Thursday, December 17, 2015

Synthesis

I didn't really try to put together a generational model of stories. It started taking shape, though, after I had read through Generations and The Fourth Turning, and was understanding the larger model. I started seeing patterns visible in works from Harry Potter to Hamlet, from Buffy to Gatsby. Some of it was - and probably still is - confirmation bias and apophenia. There still seems to be something there, though, and that's what I'll be digging into here.

This is is a synthesis of observations, like the generations of filmmakers, with expectations from the model, like the personality traits. There are parts that start from the books, such as Luke, Han and Obi-Wan being Hero, Nomad, and Prophet. Others were observations that appeared unasked, probably because they follow easily -  that the 75th Hunger Games, and the Crisis they unleash, are right about when we expect it (~80 years after the Dark Days, clearly the previous Crisis). Still others are attempts to fit observations, hopefully without forcing them. One of these would be what happens with the generations of filmmakers - why there is this perceived change with new generations.

 There are three particular interactions with the generational model that will be considered:

First are the characters themselves and what archetypes they fit.   Are they intensely moral and pure of purpose? Are they misfits and criminals? Are they trying to follow the rules, or is the story about breaking them? Do they match with the attributes predicted by Strauss & Howe, and does that affect how the story works? 


Second is the question of where the characters fit in an historical context. Is there a major war going on, suggesting it's a Crisis period? Or do people talk about a war in the recent past, and what they did there? Are there strong religious or spiritual implications for what is happening, suggesting an Awakening? 

For stories set in the present day, this may not be immediately useful, since we should already know what's happening, now. Eventually, though, signposts to the past become helpful - that The Best Years of Our Lives is immediately after a Crisis war is an important item to know, for a trivial example. It's even more helpful with historical, speculative, or science fiction, where there may be hints we can glean from noting, say, that there sure are a lot of soldiers around the Bennet sisters.
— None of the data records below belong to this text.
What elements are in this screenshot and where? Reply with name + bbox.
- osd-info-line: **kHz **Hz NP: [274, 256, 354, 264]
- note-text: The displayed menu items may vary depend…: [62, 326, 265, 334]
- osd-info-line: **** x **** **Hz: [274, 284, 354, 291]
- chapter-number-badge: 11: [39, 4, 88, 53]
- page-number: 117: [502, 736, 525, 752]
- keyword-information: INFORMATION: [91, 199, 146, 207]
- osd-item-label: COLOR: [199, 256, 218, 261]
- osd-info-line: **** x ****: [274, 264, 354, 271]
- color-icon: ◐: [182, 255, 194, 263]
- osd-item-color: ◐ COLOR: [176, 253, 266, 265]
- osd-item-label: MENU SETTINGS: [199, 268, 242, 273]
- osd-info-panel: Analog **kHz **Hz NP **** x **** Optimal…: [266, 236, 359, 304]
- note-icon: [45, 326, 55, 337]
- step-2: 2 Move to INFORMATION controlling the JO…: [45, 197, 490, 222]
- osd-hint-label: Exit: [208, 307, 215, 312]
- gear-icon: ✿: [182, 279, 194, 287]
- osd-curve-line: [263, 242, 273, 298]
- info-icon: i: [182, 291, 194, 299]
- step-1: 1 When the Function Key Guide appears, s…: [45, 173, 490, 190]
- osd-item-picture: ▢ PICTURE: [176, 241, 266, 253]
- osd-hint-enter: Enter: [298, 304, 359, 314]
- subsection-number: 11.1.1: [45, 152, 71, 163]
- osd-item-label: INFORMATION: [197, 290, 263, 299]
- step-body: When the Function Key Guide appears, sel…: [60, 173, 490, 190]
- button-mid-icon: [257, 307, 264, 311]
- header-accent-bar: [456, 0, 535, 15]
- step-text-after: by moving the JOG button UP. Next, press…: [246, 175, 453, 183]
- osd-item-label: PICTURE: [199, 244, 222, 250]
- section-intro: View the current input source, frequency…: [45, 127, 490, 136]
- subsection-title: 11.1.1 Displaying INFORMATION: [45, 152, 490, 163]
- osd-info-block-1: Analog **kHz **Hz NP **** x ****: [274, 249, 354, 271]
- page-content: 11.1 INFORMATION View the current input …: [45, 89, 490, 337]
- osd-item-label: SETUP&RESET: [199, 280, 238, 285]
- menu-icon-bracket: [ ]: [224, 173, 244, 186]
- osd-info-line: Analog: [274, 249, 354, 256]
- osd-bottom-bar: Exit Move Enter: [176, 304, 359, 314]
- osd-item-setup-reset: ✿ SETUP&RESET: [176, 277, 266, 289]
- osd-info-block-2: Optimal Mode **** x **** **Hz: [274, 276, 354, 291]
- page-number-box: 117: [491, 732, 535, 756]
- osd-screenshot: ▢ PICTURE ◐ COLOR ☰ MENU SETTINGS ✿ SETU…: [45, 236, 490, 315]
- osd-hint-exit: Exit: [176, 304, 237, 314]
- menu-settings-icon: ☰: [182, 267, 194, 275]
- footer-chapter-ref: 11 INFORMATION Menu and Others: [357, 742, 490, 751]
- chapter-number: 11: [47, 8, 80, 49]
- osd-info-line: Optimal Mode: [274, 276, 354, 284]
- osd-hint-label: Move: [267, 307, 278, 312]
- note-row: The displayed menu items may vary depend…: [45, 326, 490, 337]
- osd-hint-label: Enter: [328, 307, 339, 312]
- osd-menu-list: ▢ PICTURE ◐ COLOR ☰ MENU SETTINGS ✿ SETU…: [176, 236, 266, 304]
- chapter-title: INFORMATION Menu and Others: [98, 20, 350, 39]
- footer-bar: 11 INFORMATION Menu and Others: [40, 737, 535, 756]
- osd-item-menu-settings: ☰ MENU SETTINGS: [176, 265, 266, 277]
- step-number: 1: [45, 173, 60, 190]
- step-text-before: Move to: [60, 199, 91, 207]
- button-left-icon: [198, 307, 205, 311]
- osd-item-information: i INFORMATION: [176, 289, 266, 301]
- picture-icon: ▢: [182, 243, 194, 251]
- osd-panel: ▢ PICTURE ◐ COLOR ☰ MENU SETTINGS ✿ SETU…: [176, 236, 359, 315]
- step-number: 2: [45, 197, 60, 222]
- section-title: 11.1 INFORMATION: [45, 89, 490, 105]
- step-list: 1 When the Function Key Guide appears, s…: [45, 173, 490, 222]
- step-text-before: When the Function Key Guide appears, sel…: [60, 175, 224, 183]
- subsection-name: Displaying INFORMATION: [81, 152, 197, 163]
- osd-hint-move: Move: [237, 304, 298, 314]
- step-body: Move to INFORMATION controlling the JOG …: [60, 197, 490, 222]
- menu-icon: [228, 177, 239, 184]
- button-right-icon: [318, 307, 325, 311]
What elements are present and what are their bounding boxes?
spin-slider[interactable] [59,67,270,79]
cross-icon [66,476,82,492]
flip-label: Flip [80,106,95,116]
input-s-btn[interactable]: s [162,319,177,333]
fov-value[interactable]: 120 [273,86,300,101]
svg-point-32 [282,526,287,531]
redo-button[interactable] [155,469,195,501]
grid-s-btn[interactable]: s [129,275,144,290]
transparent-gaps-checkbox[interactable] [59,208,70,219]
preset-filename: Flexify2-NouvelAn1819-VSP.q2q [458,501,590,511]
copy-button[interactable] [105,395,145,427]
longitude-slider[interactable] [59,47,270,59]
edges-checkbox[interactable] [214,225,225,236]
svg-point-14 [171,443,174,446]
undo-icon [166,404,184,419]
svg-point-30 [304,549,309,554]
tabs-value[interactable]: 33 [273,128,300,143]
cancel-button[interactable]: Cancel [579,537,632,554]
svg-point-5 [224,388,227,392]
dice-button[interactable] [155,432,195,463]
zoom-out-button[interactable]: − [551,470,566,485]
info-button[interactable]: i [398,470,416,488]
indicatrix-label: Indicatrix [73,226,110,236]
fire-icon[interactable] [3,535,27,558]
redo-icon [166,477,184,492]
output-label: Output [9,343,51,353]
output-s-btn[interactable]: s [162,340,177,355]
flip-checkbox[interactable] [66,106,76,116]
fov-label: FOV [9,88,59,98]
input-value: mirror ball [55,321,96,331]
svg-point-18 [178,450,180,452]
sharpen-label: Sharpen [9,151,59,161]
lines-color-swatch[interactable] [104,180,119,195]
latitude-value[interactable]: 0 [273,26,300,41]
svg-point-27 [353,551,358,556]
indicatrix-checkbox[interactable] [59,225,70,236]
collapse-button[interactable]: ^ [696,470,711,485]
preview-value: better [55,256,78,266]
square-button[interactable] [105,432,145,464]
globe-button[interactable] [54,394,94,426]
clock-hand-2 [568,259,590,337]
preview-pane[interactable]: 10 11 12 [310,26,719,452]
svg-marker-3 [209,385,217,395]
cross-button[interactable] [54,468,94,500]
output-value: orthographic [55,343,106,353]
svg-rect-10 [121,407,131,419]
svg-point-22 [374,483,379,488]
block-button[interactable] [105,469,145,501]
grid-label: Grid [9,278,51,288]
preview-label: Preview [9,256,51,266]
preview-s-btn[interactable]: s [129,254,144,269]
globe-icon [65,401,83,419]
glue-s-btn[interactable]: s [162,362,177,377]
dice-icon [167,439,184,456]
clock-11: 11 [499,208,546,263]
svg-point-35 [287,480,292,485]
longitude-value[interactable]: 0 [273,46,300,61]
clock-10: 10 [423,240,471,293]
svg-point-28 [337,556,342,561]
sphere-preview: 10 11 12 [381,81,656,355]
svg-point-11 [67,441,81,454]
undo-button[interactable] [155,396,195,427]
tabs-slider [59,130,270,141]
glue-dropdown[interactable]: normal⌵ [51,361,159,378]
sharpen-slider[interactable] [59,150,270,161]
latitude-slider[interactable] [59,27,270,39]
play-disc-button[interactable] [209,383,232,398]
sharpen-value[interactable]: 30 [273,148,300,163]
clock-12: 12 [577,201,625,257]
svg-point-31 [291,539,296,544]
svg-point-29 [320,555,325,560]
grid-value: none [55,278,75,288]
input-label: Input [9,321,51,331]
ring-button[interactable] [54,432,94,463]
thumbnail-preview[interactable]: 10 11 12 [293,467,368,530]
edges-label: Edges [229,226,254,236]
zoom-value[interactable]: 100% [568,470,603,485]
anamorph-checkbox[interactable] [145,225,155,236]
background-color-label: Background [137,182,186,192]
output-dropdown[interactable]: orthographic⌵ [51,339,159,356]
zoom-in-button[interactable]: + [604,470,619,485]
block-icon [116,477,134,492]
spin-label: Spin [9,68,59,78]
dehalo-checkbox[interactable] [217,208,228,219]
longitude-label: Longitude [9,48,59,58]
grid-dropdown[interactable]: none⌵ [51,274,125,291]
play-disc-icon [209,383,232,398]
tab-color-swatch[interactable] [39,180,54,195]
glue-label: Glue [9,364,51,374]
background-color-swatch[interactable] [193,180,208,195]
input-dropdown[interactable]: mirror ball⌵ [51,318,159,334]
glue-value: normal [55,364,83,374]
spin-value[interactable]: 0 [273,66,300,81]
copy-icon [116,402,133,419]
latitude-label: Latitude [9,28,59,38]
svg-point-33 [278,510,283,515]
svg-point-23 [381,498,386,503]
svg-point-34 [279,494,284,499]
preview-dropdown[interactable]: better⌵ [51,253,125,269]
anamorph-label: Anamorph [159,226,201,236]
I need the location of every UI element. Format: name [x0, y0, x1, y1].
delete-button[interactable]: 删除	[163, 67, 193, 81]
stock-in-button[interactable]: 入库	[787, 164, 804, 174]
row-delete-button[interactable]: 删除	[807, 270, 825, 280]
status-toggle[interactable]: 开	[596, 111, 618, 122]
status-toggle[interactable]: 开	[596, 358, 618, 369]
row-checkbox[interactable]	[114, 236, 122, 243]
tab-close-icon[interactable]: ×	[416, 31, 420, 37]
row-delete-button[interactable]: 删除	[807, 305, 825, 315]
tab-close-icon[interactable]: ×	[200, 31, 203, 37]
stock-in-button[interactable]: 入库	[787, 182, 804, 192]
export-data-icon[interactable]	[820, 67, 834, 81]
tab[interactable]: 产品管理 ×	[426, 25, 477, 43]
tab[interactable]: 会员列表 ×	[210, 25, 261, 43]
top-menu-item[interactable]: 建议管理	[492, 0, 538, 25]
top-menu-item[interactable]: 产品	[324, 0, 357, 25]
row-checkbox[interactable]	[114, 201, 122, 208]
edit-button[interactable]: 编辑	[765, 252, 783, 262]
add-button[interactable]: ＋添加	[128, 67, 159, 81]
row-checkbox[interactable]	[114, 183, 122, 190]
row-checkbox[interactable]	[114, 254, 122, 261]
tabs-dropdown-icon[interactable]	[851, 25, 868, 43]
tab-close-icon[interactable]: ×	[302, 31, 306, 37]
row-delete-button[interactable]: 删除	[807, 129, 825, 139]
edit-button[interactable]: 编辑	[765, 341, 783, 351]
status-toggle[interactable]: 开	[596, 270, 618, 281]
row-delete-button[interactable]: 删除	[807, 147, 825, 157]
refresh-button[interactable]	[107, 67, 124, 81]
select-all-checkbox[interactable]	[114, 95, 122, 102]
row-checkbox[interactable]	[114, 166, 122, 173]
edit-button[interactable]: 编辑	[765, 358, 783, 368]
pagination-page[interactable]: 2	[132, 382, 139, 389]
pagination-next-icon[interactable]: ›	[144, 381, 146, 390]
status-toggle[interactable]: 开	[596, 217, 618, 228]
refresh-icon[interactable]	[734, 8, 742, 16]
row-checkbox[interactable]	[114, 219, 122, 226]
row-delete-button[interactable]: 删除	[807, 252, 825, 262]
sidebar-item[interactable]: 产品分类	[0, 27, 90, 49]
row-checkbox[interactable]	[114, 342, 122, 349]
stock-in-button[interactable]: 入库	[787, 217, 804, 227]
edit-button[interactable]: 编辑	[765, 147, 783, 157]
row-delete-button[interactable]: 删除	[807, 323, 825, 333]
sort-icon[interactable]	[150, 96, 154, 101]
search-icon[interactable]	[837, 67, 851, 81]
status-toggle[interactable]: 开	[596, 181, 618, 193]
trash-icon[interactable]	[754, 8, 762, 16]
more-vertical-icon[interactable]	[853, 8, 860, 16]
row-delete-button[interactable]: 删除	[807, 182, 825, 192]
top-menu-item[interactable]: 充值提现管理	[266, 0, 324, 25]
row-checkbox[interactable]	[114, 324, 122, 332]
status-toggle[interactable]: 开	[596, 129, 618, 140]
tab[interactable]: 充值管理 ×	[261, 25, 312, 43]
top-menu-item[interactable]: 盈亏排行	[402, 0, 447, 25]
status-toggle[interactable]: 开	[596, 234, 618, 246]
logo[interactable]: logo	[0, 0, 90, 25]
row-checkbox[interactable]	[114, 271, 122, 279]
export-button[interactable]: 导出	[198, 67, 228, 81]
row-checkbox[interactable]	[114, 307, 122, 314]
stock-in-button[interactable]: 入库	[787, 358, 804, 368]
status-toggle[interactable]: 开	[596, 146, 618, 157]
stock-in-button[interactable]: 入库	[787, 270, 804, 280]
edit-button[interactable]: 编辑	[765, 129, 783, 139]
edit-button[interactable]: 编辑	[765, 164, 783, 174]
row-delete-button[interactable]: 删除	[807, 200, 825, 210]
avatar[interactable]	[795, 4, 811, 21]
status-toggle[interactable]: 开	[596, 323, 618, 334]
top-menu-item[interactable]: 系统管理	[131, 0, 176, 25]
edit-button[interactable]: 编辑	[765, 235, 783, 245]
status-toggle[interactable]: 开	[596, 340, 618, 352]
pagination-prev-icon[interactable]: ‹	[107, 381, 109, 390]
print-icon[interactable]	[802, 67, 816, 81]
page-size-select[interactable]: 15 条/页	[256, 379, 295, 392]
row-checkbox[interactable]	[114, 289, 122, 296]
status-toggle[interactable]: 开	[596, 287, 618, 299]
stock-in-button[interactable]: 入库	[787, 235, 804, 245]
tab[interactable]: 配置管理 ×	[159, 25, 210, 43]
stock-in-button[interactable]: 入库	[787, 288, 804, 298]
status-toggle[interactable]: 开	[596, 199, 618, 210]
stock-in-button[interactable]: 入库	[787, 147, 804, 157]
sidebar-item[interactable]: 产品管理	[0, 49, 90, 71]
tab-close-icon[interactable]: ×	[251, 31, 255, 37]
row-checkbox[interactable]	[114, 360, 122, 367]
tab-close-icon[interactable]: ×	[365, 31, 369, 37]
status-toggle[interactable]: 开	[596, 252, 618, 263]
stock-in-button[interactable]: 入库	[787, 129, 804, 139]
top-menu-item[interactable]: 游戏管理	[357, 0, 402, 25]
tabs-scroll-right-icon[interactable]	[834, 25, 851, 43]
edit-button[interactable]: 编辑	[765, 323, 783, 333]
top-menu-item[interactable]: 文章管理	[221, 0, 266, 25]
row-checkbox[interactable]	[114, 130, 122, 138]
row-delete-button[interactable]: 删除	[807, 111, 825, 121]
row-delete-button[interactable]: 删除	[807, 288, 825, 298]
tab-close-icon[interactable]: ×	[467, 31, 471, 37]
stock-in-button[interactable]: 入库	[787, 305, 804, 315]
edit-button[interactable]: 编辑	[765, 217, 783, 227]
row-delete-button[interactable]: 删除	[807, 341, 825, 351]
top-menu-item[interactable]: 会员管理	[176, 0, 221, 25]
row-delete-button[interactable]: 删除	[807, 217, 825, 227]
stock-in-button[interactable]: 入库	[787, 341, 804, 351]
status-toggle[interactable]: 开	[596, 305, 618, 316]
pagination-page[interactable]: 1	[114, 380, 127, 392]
Finally, there appear to be particular kinds of stories that break well along generational lines. The relatively recent GenX films aren't quite the same as the Boomer stories before them, or the (presumably) Artist stories before that.  It's as if particular generations want to create narratives that fit a more general narrative structure that is comfortable to them. We might expect, for example, that Heroes write Hero stories, ones that hew closer to Joseph Campbell. Does the story match the creator, or are there other influences?

That third one is what's up next. It's more than simply an attempt to explain what distinguished the mid-90s Xer filmmakers from the mid-70s Boomers. It suggests what different stories there are for different generations to tell.